Alors que les modèles sociologiques prédisent souvent panique et égoïsme de masse après des attentats terroristes, les habitants de Bruxelles ont réagi avec calme et bienveillance. Le sociologue britannique Chris Cocking plaide pour supprimer ces réactions négatives des modèles d'évacuation.

Le terme « panique » est fréquemment employé pour décrire la réaction d'une foule juste après un attentat, comme le montrent des vidéos amateurs de personnes fuyant en hurlant. Pourtant, rien n'indique une telle panique lors des attentats de Bruxelles et Zaventem : pas de bousculades ni de piétinements. Des images des tunnels de métro montrent même des évacuations calmes. Il en fut de même lors des attentats du métro de Londres en 2005. L'« hystérie de masse » anticipée dans de nombreux plans d'urgence se réalise rarement. Les sociologues appellent donc à l'écarter de ces plans.

Aide spontanée

Les attaques ont suscité une aide immédiate de nombreux passants. La BBC relate l'histoire d'un bagagiste bruxellois qui a évacué sept blessés de l'aéroport, allant et venant sans relâche. Les employés de l'hôtel près de la station de métro touchée ont fourni serviettes et couvertures aux victimes. Les taxis ont transporté gratuitement les personnes depuis l'aéroport, et de nombreux citoyens ont offert covoiturages ou hébergements via les réseaux sociaux.

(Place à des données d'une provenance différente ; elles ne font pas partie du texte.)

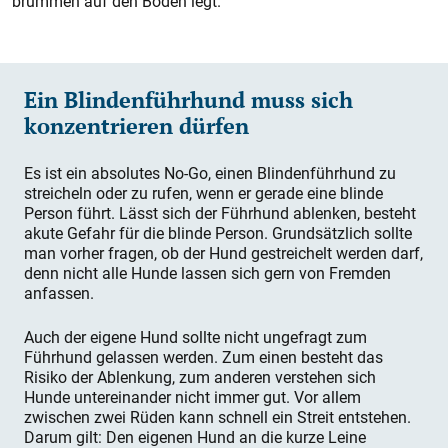
brummen auf den Boden legt.
Ein Blindenführhund muss sich
konzentrieren dürfen
Es ist ein absolutes No-Go, einen Blindenführhund zu
streicheln oder zu rufen, wenn er gerade eine blinde
Person führt. Lässt sich der Führhund ablenken, besteht
akute Gefahr für die blinde Person. Grundsätzlich sollte
man vorher fragen, ob der Hund gestreichelt werden darf,
denn nicht alle Hunde lassen sich gern von Fremden
anfassen.
Auch der eigene Hund sollte nicht ungefragt zum
Führhund gelassen werden. Zum einen besteht das
Risiko der Ablenkung, zum anderen verstehen sich
Hunde untereinander nicht immer gut. Vor allem
zwischen zwei Rüden kann schnell ein Streit entstehen.
Darum gilt: Den eigenen Hund an die kurze Leine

Ce comportement corrobore nos recherches, menées avec mes collègues après les attentats de Londres du 7 juillet 2005. Elles montrent que les situations extrêmes révèlent le meilleur des gens : survivants et passants coopèrent avant l'arrivée des secours. En adversité, l'altruisme l'emporte sur l'égoïsme.

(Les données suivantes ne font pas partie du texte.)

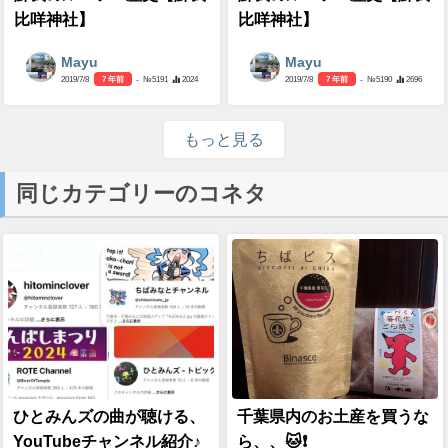
比咩神社】
比咩神社】
Mayu
Mayu
2019/7/8
7 年前
- №5191
2024
2019/7/8
7 年前
- №5190
2696
もっと見る
同じカテゴリーのコネタ
ひとみんズの曲が聴ける、
千葉県内のお土産を買うな
YouTubeチャンネル紹介♪
ら、、🐱❗️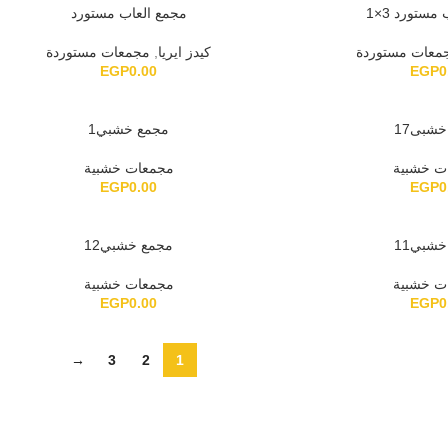
مستورد 3×1
مجمع العاب مستورد
معات مستوردة
كيدز ايريا
,
مجمعات مستوردة
EGP
0.00
EGP
0
شبى17
مجمع خشبي1
ت خشبية
مجمعات خشبية
EGP
0.00
EGP
0
شبي11
مجمع خشبي12
ت خشبية
مجمعات خشبية
EGP
0.00
EGP
0
→
3
2
1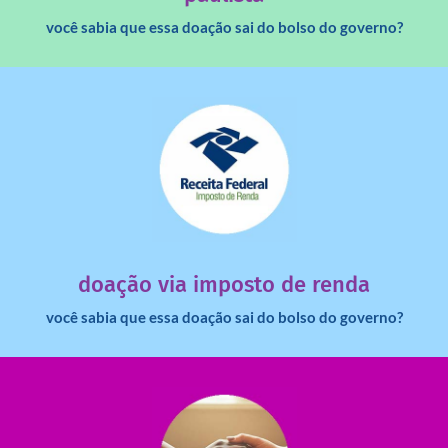
você sabia que essa doação sai do bolso do governo?
saiba mais
dinheiro deixa de ir para o governo?
imposto de renda para uma instituição e que esse
Você sabia que pessoas físicas podem destinar 3% do
doação via imposto de renda
você sabia que essa doação sai do bolso do governo?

Après les attentats, la serviabilité et la coopération ont triomphé de l'individualisme et de l'égoïsme.

Tout le monde n'agit pas en super-héros, mais le calme plutôt que la panique dicte les comportements en urgence. Ainsi, la solidarité devient la norme psychologique, rendant inacceptables les attitudes égoïstes. Nous proposons un modèle de « résilience collective », plus fidèle à la réalité que les clichés d'« hystérie de masse ». Cela impacte la planification des réponses d'urgence.

Un autre signe de cette identité collective est le rassemblement post-attentat pour un soutien mutuel, comme sur la Beursplein à Bruxelles ou via les réseaux sociaux, à l'image des réactions après Paris. Loin de diviser, les attentats terroristes renforcent l'unité et une réponse positive, sans haine.